Clients can stick their toe in the investing waters in a Stock Exchange Traded Fund, or ETF, with just $1,000, for example. As Wadbrant noted on Reddit, an ETF is a basically a bucket of stocks, often with some sort of focus. It gives you instant diversification because you are buying stock in more than just one company ― meaning you can invest in a promising industry without the risk of investing in a single company and having it fail.
Still, people with assets of $1,000 definitely don’t want to lose them. Risk tolerance is important, and the ETF Endowment Series has five levels of risk/potential growth, with A being the most conservative. In 2017, the A saw a rate of return of 5.68 percent; the B, 7.97 percent; the C, 10.63 percent; the D, 14.02 percent; and the E, 16.80 percent.
“These are real rates of return that even an individual with $1,000 can take advantage of, add to and avoid sitting on the sidelines,” Joyce said.
Pay attention to fees, and give big-name ETFs a chance
Different types of investments have different cost structures, Mark Fried, president of Pennsylvania-based TFG Wealth Management, told HuffPost.
ETFs are usually lower cost than mutual funds. Mutual funds have different share classes and each share class has a different fee structure. Fried says to look to ETFs to keep costs down.

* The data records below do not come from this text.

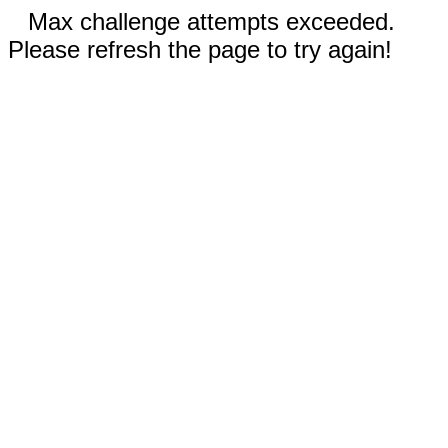
Max challenge attempts exceeded.
Please refresh the page to try again!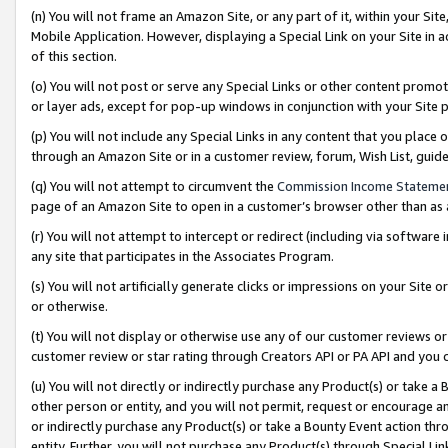
(n) You will not frame an Amazon Site, or any part of it, within your Sit
Mobile Application. However, displaying a Special Link on your Site in a
of this section.
(o) You will not post or serve any Special Links or other content prom
or layer ads, except for pop-up windows in conjunction with your Site 
(p) You will not include any Special Links in any content that you place
through an Amazon Site or in a customer review, forum, Wish List, gui
(q) You will not attempt to circumvent the
Commission Income Stateme
page of an Amazon Site to open in a customer’s browser other than as a 
(r) You will not attempt to intercept or redirect (including via softwar
any site that participates in the Associates Program.
(s) You will not artificially generate clicks or impressions on your Si
or otherwise.
(t) You will not display or otherwise use any of our customer reviews or 
customer review or star rating through Creators API or PA API and you 
(u) You will not directly or indirectly purchase any Product(s) or take a
other person or entity, and you will not permit, request or encourage an
or indirectly purchase any Product(s) or take a Bounty Event action thro
entity. Further, you will not purchase any Product(s) through Special Li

“But,” he adds, “use big-name ETFs because you want to make sure there is a market when you need to sell your ETF. The more visible ETFs have better volume.” In other words, stick to the more popularly known ETFs.
Most investment firms impose a flat management fee on their customers, so they pay a set amount no matter how well the investment does. Aspiration allows customers to “pay what is fair” and name their own fees for investing.